A collection of tools for use with computations in knot theory. Emphasis is on computations involving classical, virtual and singular braids as well as finite racks, quandles, biquandles and more. Pyknots contains information on prime knots up to 13 crossings and connected quandles of order up to 45. These (and any published algorithms involved) are credited in references.txt. Examples of functionality are contained in the examples folder.
Pyknots requires numpy and sympy and is only supported on Python 3.x (Python 2 is untested).
Place Pyknots in the desired directory and in Python 3.x do:
from pyknots import *
This will import the key classes and functions required. Alternatively, relative imports work fine:
from pyknots.modules.groups import Group
At the core of Pyknots is the Braid class which allows instantiation and manipulation of different types of braids. The files magmas.py, groups.py, and quandles.py contain classes for working with Cayley tables of finite magmas, groups, quandles, biquandles and singquandles, as well as specific objects such as direct products of arbitrary magmas, cyclic groups, dihedral groups, alexander quandles, conjugation quandles and more. notations.py, invariants.py and utils.py contain most of the functions for performing computations on these objects, while structural properties are computed in their respective classes methods. For detailed examples of the following see the examples folder.
braids.py contains a class Braid which allows instantiation of a braid object.
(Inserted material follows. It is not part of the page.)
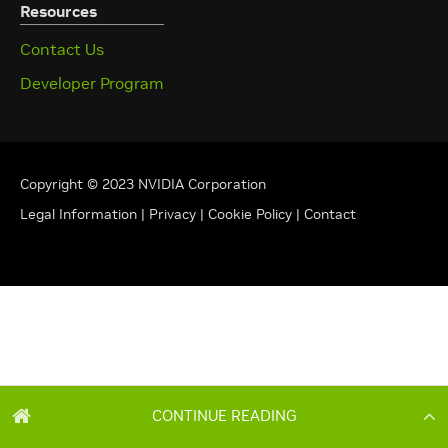
CONTINUE READING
Input is taken primarily as a list representing the braid notation, however Knots_13.json contains look up tables which allows Braid to identify any string inputs so long as they are in Alexander-Briggs notation, i.e. 3_1 etc. Thanks to the list compiled on M. Saitos webpage (see references.txt).
For more info on notations and knot invariants, see: http://www.indiana.edu/~knotinfo.
magmas.py contains only the class Magma which is a base class for all classes generating Cayley tables. Use this class for instantiating magmas with unknown structure. Magma takes as input a Cayley table in matrix form, which can be a list of lists such as [[a, b], [c, d]] or a numpy array. The input format is not important as all matrices are handled as numpy arrays regardless.
groups.py contains the class Group, as well as the Group class constructors: Cyclic_Group, Multiplicative_Group, Symmetric_group, and Dihedral_Group. These inherit from Magma and add methods and attributes specific to group structures. The Group constructor accepts the same input as Magma, or alternatively, a finite set and a well-defined binary group operation (in the form of a python function accepting 2 inputs) from which it defines the corresponding Cayley table itself.
quandles.py contains the class Quandle, Biquandle, and Singquandle, as well as Quandle constructors: Alexander_Quandle, Conj_Quandle, and Trivial_Quandle. Each inherits from Magma class and so accepts a matrix representative of the Cayley table as input. A finite set and quandle operation are not supported, however Pyknots contains data (thanks to L. Vendramin and the GAP package RIG - see references.txt) on the first 630 indecomposable connected quandles with order up to 44 and some of order 45. (The published list contains up to order 47 and Pyknots tables should be updated). To access these, input a string to the quandle constructor indicating the desired quandles number.
invariants.py contains functions for computing specific knot invariants including writhe, alexander polynomials, seifert matrices and more.
notations.py contains functions for computing different knot notations for a given braid such as Gauss and Dowker-Thistlethwaite, as well as a more general crossing pattern notation related to the previous two.
utils.py contains miscellaneous utility functions for working with permutations, graphs, matrices, and more.